Many of the leaves also have squarish brown furry patches (a filzgall or erineum ) on the underside; the leaves are naturally fluffy, with a tiny gall mite, Aceria ilicis, causing overgrowth; the thickened, darker hairs are too tough for the insect to eat, so the plant’s reaction works as a defence.

And that is not all; there are also a fair number of much larger pupae, probably of another moth species, wrapped in partly-rolled leaves, tied up with silk threads. We used to think of the holm oak as a useless non-native species with no pests or predators: not any longer, it seems, though at least the leaf-miner is a recent arrival itself.

Down at the pond, there are masses of frogspawn; at least a dozen large frogs, with at least four mating pairs, were responsible. When we came over the mound they must have seen us as there was a remarkable amount of splashing; even in amplexus they are capable of emergency diving: this is just as well, as much of the weed and reed has been cut during the winter.

What are we conserving?

Kings Cross Development looms over Camley Street's new Viewpoint
Kings Cross Development looms over Camley Street’s new Viewpoint

Everyone in the packed council chamber turned to look at the chairman of the planning committee. The members had voted 6-6: a tie. “As chair with the casting vote, I am voting for the development.” There was stunned silence. The developers said nothing. We objectors took a deep breath and said nothing. Gunnersbury Triangle Nature Reserve would never be the same again.
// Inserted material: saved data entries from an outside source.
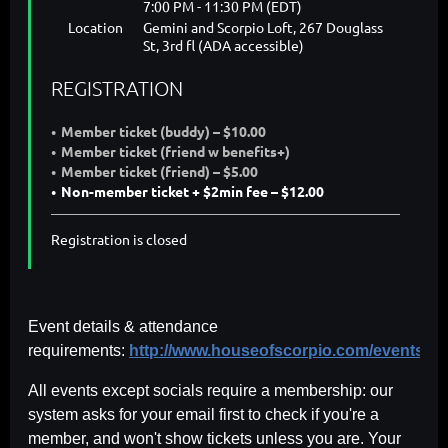
7:00 PM - 11:30 PM (EDT)
Location
Gemini and Scorpio Loft, 267 Douglass
St, 3rd fl (ADA accessible)
REGISTRATION
Member ticket (buddy) – $10.00
Member ticket (friend w benefits+)
Member ticket (friend) – $5.00
Non-member ticket + $2min fee – $12.00
Registration is closed
Event details & attendance
requirements:
http://www.houseofscorpio.com/events.ht
All events except socials require a membership: our
system asks for your email first to check if you're a
member, and won't show tickets unless you are. Your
London Wildlife Trust’s other central London reserve at Camley Street is also changing. A 10 storey block has cut off the view. Were all our reserves being trashed? Were we fighting for nothing? 30 years ago a passionate campaign saved the Gunnersbury Triangle from becoming four industrial units. Miraculously, with a huge input of volunteer effort, it became a wet woodland with little meadows, grassy banks, leafy paths, a handy pond for school pond-dipping. Now it’s surrounded by 4, 6, 8-storey buildings. The latest one at Colonial Drive is right up against the reserve boundary — at the top of a ten-foot bank. The quiet meadow and scrubby corner where the whitethroats nested will be illuminated 24 hours a day by stray lamps from a wall of flats. “I’m desperately saddened at the insensitive nature of the development — it robs local people of the sense of countryside,” says long- time campaigner and Gunnersbury Triangle committee member Jan Hewlett.

Certainly, the reserves will feel different. But Camley Street has a new ‘Viewpoint’, an architect-designed floating open-air classroom. It will be beautiful to sit and learn on the canal, in the little watery oasis in the midst of the busy city. At Gunnersbury Triangle, too, the blackcaps and thrushes will delight our hearts in springtime. School groups will still lie down on the boardwalk we built and enjoy catching newts, dragonfly larvae and ramshorn pond snails.

Our reserves must change with our great city. They do not feel like forgotten corners of countryside any more. They are little oases, islands in a sea of noise and pollution and traffic. They are special exactly because they are right in the heart of our vibrant capital city.